Here are the sections of the article that drew on my thoughts:
According to the futurist Ross Dawson, the world of work has always required employees to be on the front foot.
“Jobs have always disappeared and others come up,” he says. “It’s just that the pace of change has become far faster than ever before.”
Dawson say there are two overarching issues to consider when predicting which jobs will survive the next change to the work world: remote work and automation.
Employees with an eye to the future should ask themselves, “Is it is possible this work could be automated?” and “Is it possible that this work could be done by somebody else somewhere else in the world?”, he says.
The answers to both questions may well shape our employment future. Dawson says automation is poised to steamroll forward to a point at which all call-centre work, for example, can be carried out by voice recognition.
Remote work is quickly moving beyond our comfort zone, he says.
“There is [already] mining machinery in the Pilbara driven by people in Perth hundreds of kilometres away,” he says.
Nonetheless, Dawson says that remote work has more positive than negatives for Australian employees.
“It doesn’t just mean you have competition,” he says. “It means you can do your job for anybody around the world, though some jobs will be lower-paid [eventually] than they have been.
“I think we’ll see global work as a fact of life in most industries and types of work with 10 years. We now have the bandwidth, we’re getting comfortable with the concept of working remotely we have the collaboration tools.”
Given the dawning realisation that most children of today will end up in jobs that haven’t even been invented yet, future-proofing one’s career may seem a fool’s errand. However, Dawson says, a successful worker of the future can be profiled. First, they will be someone who has “learnt how to learn”.

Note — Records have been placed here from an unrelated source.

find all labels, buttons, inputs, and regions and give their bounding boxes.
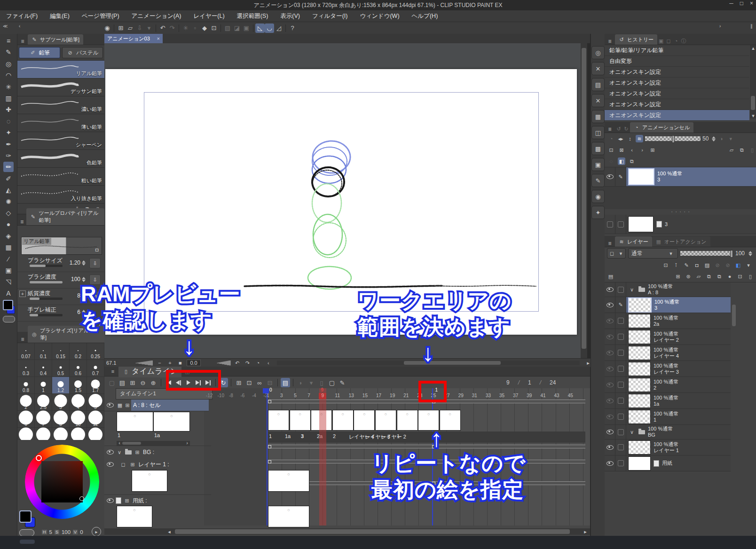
new-folder-icon[interactable]: ▱ [695,273,702,280]
new-raster-layer-icon[interactable]: ⊞ [674,273,682,280]
color-set-button[interactable]: ▸ [92,527,101,536]
deselect-icon[interactable]: ▫ [190,24,200,33]
checkbox[interactable] [618,221,624,227]
figure-tool-icon[interactable]: ∕ [3,254,14,264]
checkbox[interactable] [618,414,624,420]
balloon-tool-icon[interactable]: ◠ [3,70,14,80]
eye-icon[interactable] [606,430,614,434]
layer-content[interactable]: ∨100 %通常BG [626,425,731,439]
tab-info-icon[interactable]: ⓘ [680,37,687,45]
brush-size-0.5[interactable]: 0.5 [52,360,70,377]
layer-row-1[interactable]: 100 %通常1 [605,409,731,425]
combine-layer-icon[interactable]: ⧉ [716,273,723,280]
layer-row-1a[interactable]: 100 %通常1a [605,393,731,409]
timeline-cel-thumbnail[interactable] [332,410,354,431]
subtool-item-0[interactable]: リアル鉛筆 [17,61,104,78]
batch-specify-icon[interactable]: ∞ [255,378,264,387]
eye-icon[interactable] [107,403,114,408]
layer1-track-label[interactable]: レイヤー 1 : [138,461,169,469]
zoom-slider[interactable] [119,361,153,366]
panel-menu-icon[interactable]: ≡ [17,336,28,343]
timeline-cel-label[interactable]: 1 [397,433,400,439]
zoom-out-icon[interactable]: − [156,359,163,367]
eyedropper-tool-icon[interactable]: ✒ [3,139,14,149]
frame-border-tool-icon[interactable]: ▣ [3,265,14,275]
lasso-tool-icon[interactable]: ◌ [3,116,14,126]
eye-icon[interactable] [606,351,614,355]
new-cel-icon[interactable]: ⊞ [234,378,244,387]
property-slider[interactable] [30,281,63,283]
sv-marker[interactable] [79,496,84,501]
tab-navigator-icon[interactable]: ▣ [657,37,665,45]
eye-cell[interactable] [605,313,615,329]
subtool-item-6[interactable]: 粗い鉛筆 [17,168,104,186]
eye-icon[interactable] [107,498,114,503]
opacity-spinner[interactable] [748,251,752,256]
layer-content[interactable]: 100 %通常2a [626,313,731,329]
timeline-cel-thumbnail[interactable] [290,410,311,431]
panel-menu-icon[interactable]: ≡ [17,38,28,45]
brush-size-clipped[interactable] [35,428,52,440]
brush-size-5[interactable]: 5 [87,394,104,411]
duplicate-cel-icon[interactable]: ⧉ [738,146,746,154]
brush-size-8[interactable]: 8 [52,411,70,428]
eye-icon[interactable] [606,445,614,450]
layer-list-mode-icon[interactable]: ▤ [607,273,614,280]
pen-tool-icon[interactable]: ✑ [3,150,14,161]
timeline-cel-thumbnail[interactable] [354,410,375,431]
cel-edit-icon[interactable]: ⊡ [607,146,615,154]
edit-cell[interactable] [615,377,626,392]
menu-item-2[interactable]: ページ管理(P) [76,10,126,22]
brush-size-0.4[interactable]: 0.4 [35,360,52,377]
brush-size-0.2[interactable]: 0.2 [70,343,87,360]
history-item-5[interactable]: オニオンスキン設定 [605,99,749,110]
brush-size-10[interactable]: 10 [70,411,87,428]
layer-row-A : 8[interactable]: ∨100 %通常A : 8 [605,282,731,297]
tl-list-icon[interactable]: ▤ [118,378,127,387]
paper-track-label[interactable]: 用紙 : [133,497,147,505]
eye-icon[interactable] [606,287,614,292]
cel-thumbnail-left[interactable] [117,412,153,431]
chevron-down-icon[interactable]: ∨ [116,448,123,456]
quick-save-folder-icon[interactable]: ▤ [591,78,605,91]
layer-thumbnail[interactable] [628,362,651,376]
edit-cell[interactable] [615,329,626,345]
collapse-left-icon[interactable]: ≪ [3,24,8,29]
eye-icon[interactable] [606,335,614,339]
hand-tool-icon[interactable]: ✳ [3,82,14,92]
timeline-cel-label[interactable]: 1 [269,433,272,439]
layer-content[interactable]: 100 %通常レイヤー 3 [626,361,731,376]
brush-size-2.5[interactable]: 2.5 [35,394,52,411]
value-spinner[interactable] [82,260,86,266]
layer-content[interactable]: ∨100 %通常A : 8 [626,282,731,297]
toolbar-menu-icon[interactable]: ≡ [3,36,14,46]
layer-row-レイヤー 3[interactable]: 100 %通常レイヤー 3 [605,361,731,377]
timeline-cel-thumbnail[interactable] [440,410,461,431]
eye-icon[interactable] [606,383,614,387]
zoom-in-icon[interactable]: + [166,359,173,367]
panel-menu-icon[interactable]: ≡ [605,126,615,133]
tl-new-timeline-icon[interactable]: ⊞ [128,378,137,387]
checkbox[interactable] [618,429,624,435]
quick-camera-icon[interactable]: ◉ [591,190,605,203]
brush-size-4[interactable]: 4 [70,394,87,411]
snap-special-icon[interactable]: ◿ [274,24,284,33]
history-item-1[interactable]: 自由変形 [605,56,749,67]
save-file-icon[interactable]: ⇩ [135,24,144,33]
open-file-icon[interactable]: ▱ [126,24,135,33]
frame-box-icon[interactable]: ▢ [327,378,337,387]
checkbox[interactable] [618,318,624,324]
maximize-button[interactable]: □ [740,0,743,10]
panel-menu-icon[interactable]: ≡ [605,240,615,247]
cel-lock-icon[interactable]: ⊠ [618,146,625,154]
save-dropdown-icon[interactable]: ▾ [144,24,154,33]
specify-cel-icon[interactable]: ⊡ [244,378,254,387]
flip-view-icon[interactable]: ‹ [265,359,272,367]
eraser-tool-icon[interactable]: ◇ [3,208,14,218]
paper-thumbnail-left[interactable] [117,506,152,527]
brush-size-1.5[interactable]: 1.5 [70,377,87,394]
subtool-item-7[interactable]: 入り抜き鉛筆 [17,186,104,204]
tl-zoom-in-icon[interactable]: ⊕ [149,378,158,387]
checkbox[interactable] [618,460,624,466]
layer-mask-icon[interactable]: ● [726,273,733,280]
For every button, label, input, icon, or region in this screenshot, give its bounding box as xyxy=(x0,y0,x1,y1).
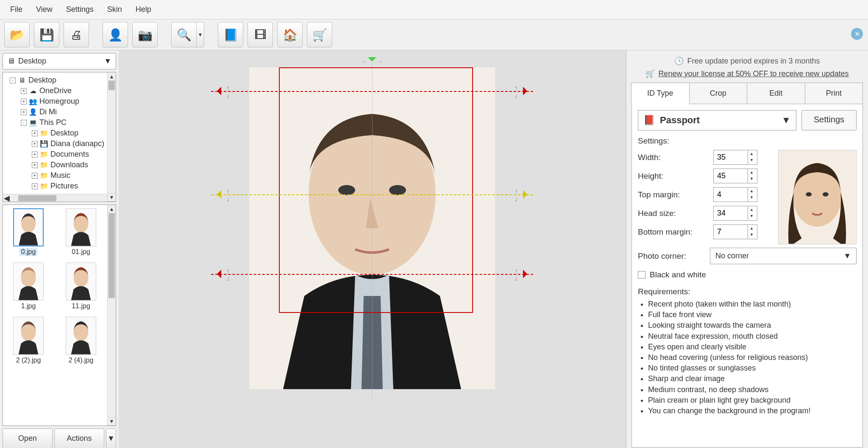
thumbnail-item[interactable]: 2 (2).jpg xyxy=(6,317,51,364)
tab-edit[interactable]: Edit xyxy=(747,83,805,104)
tree-item[interactable]: -🖥Desktop xyxy=(5,75,114,86)
expand-icon[interactable]: + xyxy=(32,130,38,136)
requirement-item: You can change the background in the pro… xyxy=(648,406,857,416)
expand-icon[interactable]: - xyxy=(10,77,16,83)
thumbnail-item[interactable]: 1.jpg xyxy=(6,263,51,310)
bottom-margin-spinner[interactable]: ▲▼ xyxy=(713,224,757,239)
tree-item[interactable]: +📁Music xyxy=(5,170,114,181)
black-white-checkbox[interactable] xyxy=(638,271,645,279)
tree-vscrollbar[interactable]: ▲▼ xyxy=(107,72,116,202)
menubar: File View Settings Skin Help xyxy=(0,0,868,19)
tab-crop[interactable]: Crop xyxy=(689,83,748,104)
thumbs-vscrollbar[interactable]: ▲▼ xyxy=(107,205,116,426)
monitor-icon: 🖥 xyxy=(7,57,15,66)
thumbnail-item[interactable]: 2 (4).jpg xyxy=(58,317,104,364)
head-size-spinner[interactable]: ▲▼ xyxy=(713,206,757,221)
tree-item[interactable]: +📁Pictures xyxy=(5,181,114,191)
thumbnail-image xyxy=(66,317,96,355)
person-button[interactable]: 👤 xyxy=(103,22,128,47)
eye-line-guide[interactable] xyxy=(211,194,533,195)
tree-item[interactable]: +📁Desktop xyxy=(5,128,114,138)
head-size-label: Head size: xyxy=(638,209,710,218)
svg-point-19 xyxy=(823,192,829,196)
tree-item[interactable]: +📁Documents xyxy=(5,149,114,160)
tab-content: 📕Passport ▼ Settings Settings: Width:▲▼ … xyxy=(632,104,863,448)
top-margin-spinner[interactable]: ▲▼ xyxy=(713,187,757,202)
open-file-button[interactable]: 📂 xyxy=(4,22,30,47)
tree-item[interactable]: -💻This PC xyxy=(5,117,114,128)
home-button[interactable]: 🏠 xyxy=(277,22,303,47)
menu-help[interactable]: Help xyxy=(129,2,158,17)
folder-tree: -🖥Desktop+☁OneDrive+👥Homegroup+👤Di Mi-💻T… xyxy=(3,72,116,202)
close-icon: ✕ xyxy=(854,30,860,38)
actions-button[interactable]: Actions xyxy=(54,429,104,448)
height-spinner[interactable]: ▲▼ xyxy=(713,169,757,183)
expand-icon[interactable]: + xyxy=(32,162,38,168)
bottom-margin-input[interactable] xyxy=(714,225,748,239)
menu-skin[interactable]: Skin xyxy=(100,2,129,17)
cart-icon: 🛒 xyxy=(312,28,327,42)
zoom-button[interactable]: 🔍▼ xyxy=(171,22,204,47)
main-photo[interactable]: ←→ ↑↓↑↓ ↑↓↑↓ ↑↓↑↓ xyxy=(249,67,495,389)
crop-rectangle[interactable] xyxy=(279,67,473,313)
camera-button[interactable]: 📷 xyxy=(132,22,158,47)
menu-settings[interactable]: Settings xyxy=(59,2,100,17)
top-align-marker[interactable]: ←→ xyxy=(361,57,383,66)
expand-icon[interactable]: + xyxy=(32,183,38,189)
cart-button[interactable]: 🛒 xyxy=(307,22,332,47)
renew-license-link[interactable]: Renew your license at 50% OFF to receive… xyxy=(658,69,849,78)
head-top-guide[interactable] xyxy=(211,91,533,92)
width-spinner[interactable]: ▲▼ xyxy=(713,150,757,165)
print-button[interactable]: 🖨 xyxy=(64,22,89,47)
photo-canvas[interactable]: ←→ ↑↓↑↓ ↑↓↑↓ ↑↓↑↓ xyxy=(119,50,626,448)
thumbnail-item[interactable]: 11.jpg xyxy=(58,263,104,310)
settings-button[interactable]: Settings xyxy=(801,110,857,130)
tree-label: Diana (dianapc) xyxy=(50,139,104,148)
tree-item[interactable]: +☁OneDrive xyxy=(5,86,114,96)
tree-hscrollbar[interactable]: ◀ xyxy=(3,194,116,202)
save-button[interactable]: 💾 xyxy=(34,22,59,47)
chevron-down-icon[interactable]: ▼ xyxy=(196,22,204,47)
close-banner-button[interactable]: ✕ xyxy=(851,28,863,40)
tree-item[interactable]: +👥Homegroup xyxy=(5,96,114,107)
expand-icon[interactable]: + xyxy=(21,88,27,94)
expand-icon[interactable]: - xyxy=(21,120,27,126)
tree-label: Documents xyxy=(50,150,89,159)
requirement-item: Medium contrast, no deep shadows xyxy=(648,384,857,395)
requirements-list: Recent photo (taken within the last mont… xyxy=(638,299,857,416)
expand-icon[interactable]: + xyxy=(32,141,38,147)
expand-icon[interactable]: + xyxy=(21,109,27,115)
actions-dropdown[interactable]: ▼ xyxy=(106,429,116,448)
left-panel: 🖥Desktop ▼ -🖥Desktop+☁OneDrive+👥Homegrou… xyxy=(0,50,119,448)
tree-item[interactable]: +📁Downloads xyxy=(5,160,114,170)
expand-icon[interactable]: + xyxy=(32,173,38,179)
location-combo[interactable]: 🖥Desktop ▼ xyxy=(3,53,116,69)
open-button[interactable]: Open xyxy=(3,429,53,448)
thumbnail-item[interactable]: 0.jpg xyxy=(6,208,51,256)
tree-item[interactable]: +💾Diana (dianapc) xyxy=(5,138,114,149)
tree-item[interactable]: +👤Di Mi xyxy=(5,107,114,117)
sample-photo xyxy=(778,150,857,244)
top-margin-label: Top margin: xyxy=(638,190,710,199)
help-button[interactable]: 📘 xyxy=(218,22,243,47)
menu-file[interactable]: File xyxy=(3,2,29,17)
menu-view[interactable]: View xyxy=(29,2,59,17)
height-input[interactable] xyxy=(714,169,748,183)
id-type-select[interactable]: 📕Passport ▼ xyxy=(638,110,796,130)
expand-icon[interactable]: + xyxy=(32,152,38,158)
chin-line-guide[interactable] xyxy=(211,274,533,275)
right-tabs: ID Type Crop Edit Print xyxy=(632,83,863,104)
photo-corner-select[interactable]: No corner▼ xyxy=(710,248,857,264)
thumbnail-item[interactable]: 01.jpg xyxy=(58,208,104,256)
head-size-input[interactable] xyxy=(714,206,748,220)
requirement-item: Neutral face expression, mouth closed xyxy=(648,331,857,342)
tab-id-type[interactable]: ID Type xyxy=(631,83,690,104)
passport-icon: 📕 xyxy=(643,115,655,126)
video-button[interactable]: 🎞 xyxy=(248,22,273,47)
width-input[interactable] xyxy=(714,150,748,164)
cart-icon: 🛒 xyxy=(645,69,655,78)
tab-print[interactable]: Print xyxy=(805,83,863,104)
thumbnail-label: 11.jpg xyxy=(72,302,90,310)
top-margin-input[interactable] xyxy=(714,188,748,202)
expand-icon[interactable]: + xyxy=(21,99,27,105)
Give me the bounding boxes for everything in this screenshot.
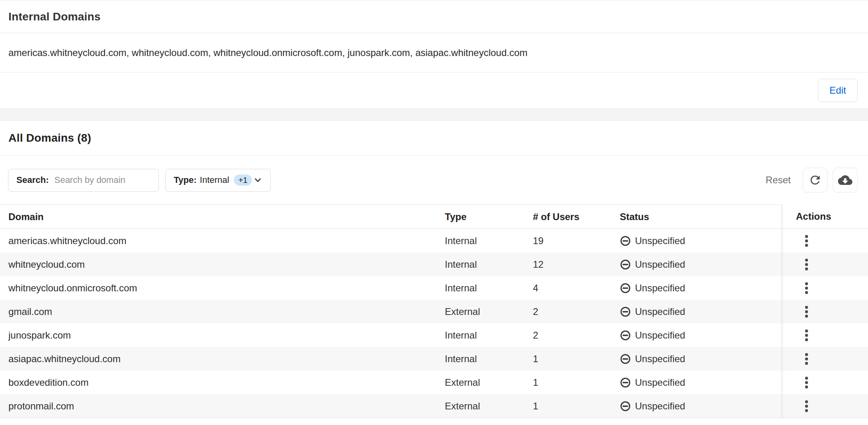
refresh-button[interactable] [803,168,828,192]
table-row: americas.whitneycloud.com Internal 19 Un… [0,229,868,253]
cell-users: 1 [524,371,613,394]
cell-type: External [436,371,524,394]
reset-button[interactable]: Reset [766,174,791,186]
cell-users: 4 [524,276,613,300]
table-row: whitneycloud.com Internal 12 Unspecified [0,253,868,276]
cell-domain: whitneycloud.com [0,253,436,276]
cell-status: Unspecified [613,323,782,347]
cell-domain: asiapac.whitneycloud.com [0,347,436,371]
cell-type: Internal [436,253,524,276]
table-row: protonmail.com External 1 Unspecified [0,394,868,418]
table-body: americas.whitneycloud.com Internal 19 Un… [0,229,868,418]
row-actions-button[interactable] [801,375,812,391]
row-actions-button[interactable] [801,327,812,343]
page-title: Internal Domains [8,10,100,23]
column-header-users: # of Users [524,204,613,229]
kebab-menu-icon [805,353,808,365]
table-header: Domain Type # of Users Status Actions [0,204,868,229]
table-row: gmail.com External 2 Unspecified [0,300,868,323]
kebab-menu-icon [805,282,808,295]
cell-actions [782,394,868,418]
cell-domain: americas.whitneycloud.com [0,229,436,253]
internal-domains-body: americas.whitneycloud.com, whitneycloud.… [0,33,868,72]
table-header-row: Domain Type # of Users Status Actions [0,204,868,229]
table-row: junospark.com Internal 2 Unspecified [0,323,868,347]
type-filter-count-badge: +1 [234,174,252,186]
minus-circle-icon [620,401,631,412]
minus-circle-icon [620,353,631,365]
kebab-menu-icon [805,258,808,271]
cell-actions [782,229,868,253]
internal-domains-card: Internal Domains americas.whitneycloud.c… [0,0,868,108]
edit-button[interactable]: Edit [818,79,858,102]
chevron-down-icon [253,175,263,185]
minus-circle-icon [620,235,631,247]
cell-actions [782,276,868,300]
row-actions-button[interactable] [801,351,812,367]
cell-domain: boxdevedition.com [0,371,436,394]
cell-type: External [436,394,524,418]
cell-status: Unspecified [613,300,782,323]
status-label: Unspecified [635,235,685,247]
search-box[interactable]: Search: [8,169,159,192]
row-actions-button[interactable] [801,280,812,296]
cell-actions [782,323,868,347]
cell-type: Internal [436,276,524,300]
cell-type: External [436,300,524,323]
row-actions-button[interactable] [801,257,812,273]
type-filter-label: Type: [174,175,197,185]
cell-users: 1 [524,394,613,418]
cell-domain: junospark.com [0,323,436,347]
refresh-icon [808,173,822,187]
cell-type: Internal [436,229,524,253]
cell-type: Internal [436,323,524,347]
table-row: whitneycloud.onmicrosoft.com Internal 4 … [0,276,868,300]
all-domains-section: All Domains (8) Search: Type: Internal +… [0,120,868,418]
cell-users: 1 [524,347,613,371]
cell-domain: whitneycloud.onmicrosoft.com [0,276,436,300]
kebab-menu-icon [805,329,808,342]
row-actions-button[interactable] [801,398,812,414]
cell-status: Unspecified [613,347,782,371]
search-input[interactable] [54,175,152,185]
minus-circle-icon [620,283,631,294]
internal-domains-footer: Edit [0,72,868,108]
cell-users: 19 [524,229,613,253]
kebab-menu-icon [805,400,808,413]
table-row: asiapac.whitneycloud.com Internal 1 Unsp… [0,347,868,371]
minus-circle-icon [620,259,631,270]
domains-table: Domain Type # of Users Status Actions am… [0,204,868,418]
type-filter-dropdown[interactable]: Type: Internal +1 [165,169,271,192]
minus-circle-icon [620,330,631,341]
cell-domain: gmail.com [0,300,436,323]
filter-toolbar: Search: Type: Internal +1 Reset [0,156,868,204]
cell-actions [782,253,868,276]
all-domains-title: All Domains (8) [8,132,91,144]
status-label: Unspecified [635,377,685,388]
status-label: Unspecified [635,259,685,270]
kebab-menu-icon [805,305,808,318]
cell-status: Unspecified [613,253,782,276]
export-button[interactable] [833,168,858,192]
domains-admin-page: { "internal_domains": { "title": "Intern… [0,0,868,425]
status-label: Unspecified [635,330,685,341]
type-filter-value: Internal [200,175,229,185]
kebab-menu-icon [805,376,808,389]
status-label: Unspecified [635,283,685,294]
row-actions-button[interactable] [801,304,812,320]
internal-domains-header: Internal Domains [0,0,868,33]
cell-actions [782,300,868,323]
column-header-status: Status [613,204,782,229]
minus-circle-icon [620,306,631,317]
cell-status: Unspecified [613,276,782,300]
cell-users: 12 [524,253,613,276]
cell-users: 2 [524,323,613,347]
column-header-type: Type [436,204,524,229]
internal-domains-list: americas.whitneycloud.com, whitneycloud.… [8,47,528,58]
cloud-download-icon [838,174,852,186]
search-label: Search: [16,175,49,185]
minus-circle-icon [620,377,631,388]
section-divider-band [0,108,868,120]
table-row: boxdevedition.com External 1 Unspecified [0,371,868,394]
row-actions-button[interactable] [801,233,812,249]
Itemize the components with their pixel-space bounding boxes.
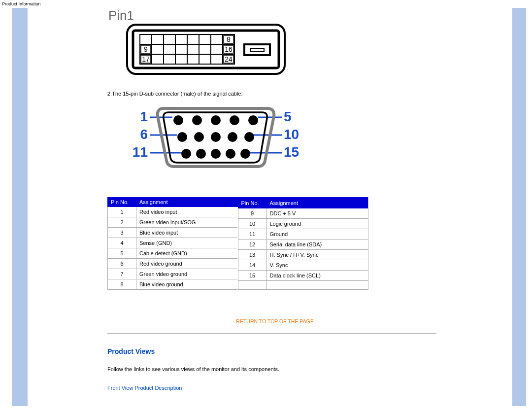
table-row: 4Sense (GND) [108,238,238,248]
dvi-connector-diagram: Pin1 [107,8,442,78]
dvi-pin-24: 24 [225,55,233,63]
svg-point-34 [244,132,254,142]
return-to-top-link[interactable]: RETURN TO TOP OF THE PAGE [107,318,442,324]
table-row: 3Blue video input [108,228,238,238]
svg-point-37 [211,149,221,159]
pin-assignment-tables: Pin No. Assignment 1Red video input 2Gre… [107,197,368,290]
pin-table-right: Pin No. Assignment 9DDC + 5 V 10Logic gr… [238,197,368,290]
th-pinno: Pin No. [238,198,266,208]
svg-point-30 [177,132,187,142]
dvi-pin-17: 17 [142,55,150,63]
dvi-pin-9: 9 [144,45,148,53]
sidebar-right-stripe [512,8,526,406]
dvi-pin-16: 16 [225,45,233,53]
table-row: 12Serial data line (SDA) [238,240,368,250]
svg-point-33 [228,132,237,142]
table-row: 6Red video ground [108,259,238,269]
dvi-connector-svg: 8 9 16 17 24 [126,17,294,77]
svg-point-38 [226,149,235,159]
table-row: 10Logic ground [238,219,368,229]
svg-point-39 [240,149,250,159]
table-row: 15Data clock line (SCL) [238,271,368,281]
page-content: Pin1 [0,8,532,411]
dsub-description: 2.The 15-pin D-sub connector (male) of t… [107,91,442,97]
table-row [238,281,368,290]
front-view-link[interactable]: Front View Product Description [107,385,182,391]
table-row: 5Cable detect (GND) [108,248,238,259]
svg-point-35 [181,149,191,159]
table-row: 8Blue video ground [108,279,238,290]
svg-rect-1 [133,31,279,68]
table-row: 2Green video input/SOG [108,217,238,228]
dsub-label-1: 1 [140,109,148,124]
table-row: 13H. Sync / H+V. Sync [238,250,368,260]
th-assign: Assignment [266,198,368,208]
dsub-label-15: 15 [284,144,299,160]
pin-table-left: Pin No. Assignment 1Red video input 2Gre… [107,197,238,290]
svg-point-25 [173,115,183,125]
dsub-label-11: 11 [133,144,148,160]
dsub-label-5: 5 [284,109,292,124]
dsub-connector-diagram: 1 6 11 5 10 15 [125,105,442,175]
svg-point-32 [211,132,221,142]
main-column: Pin1 [107,8,442,411]
svg-point-27 [211,115,221,125]
table-row: 9DDC + 5 V [238,208,368,219]
table-row: 7Green video ground [108,269,238,279]
svg-point-29 [248,115,258,125]
divider [107,333,436,334]
dvi-pin-8: 8 [227,35,231,43]
svg-point-31 [194,132,204,142]
th-assign: Assignment [136,198,238,207]
pin1-label: Pin1 [108,8,134,23]
header-label: Product Information [0,0,532,8]
svg-point-26 [192,115,202,125]
dsub-label-10: 10 [284,127,299,142]
th-pinno: Pin No. [108,198,136,207]
table-row: 14V. Sync [238,260,368,271]
svg-point-28 [230,115,239,125]
svg-point-36 [196,149,206,159]
dsub-label-6: 6 [140,127,148,142]
product-views-heading: Product Views [107,347,442,355]
svg-rect-18 [250,48,264,51]
sidebar-left-stripe [12,8,28,406]
product-views-desc: Follow the links to see various views of… [107,366,442,372]
table-row: 11Ground [238,229,368,240]
svg-rect-17 [244,44,270,55]
table-row: 1Red video input [108,207,238,217]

He says we should be self-teaching by setting ourselves tasks such as figuring out how to create a website in HTML, or teaching ourselves to read a menu in Spanish. “We’re finding people who have learnt how to learn know how to engage with a community and tap into others for support,” he says.
Dawson says we should find one thing we know and love, and become world-class at it, “otherwise, you become a commodity”. But you’ll also need people to share it with. “One of the absolute fundamental skills [of the future] will be the ability to collaborate,” he says.
When Dawson envisions careers of the future, he points to fields such as sustainability, community and design as safe bets.
“Not just graphic design; it’s about making everything from roads to playgrounds functional and beautiful,” he says.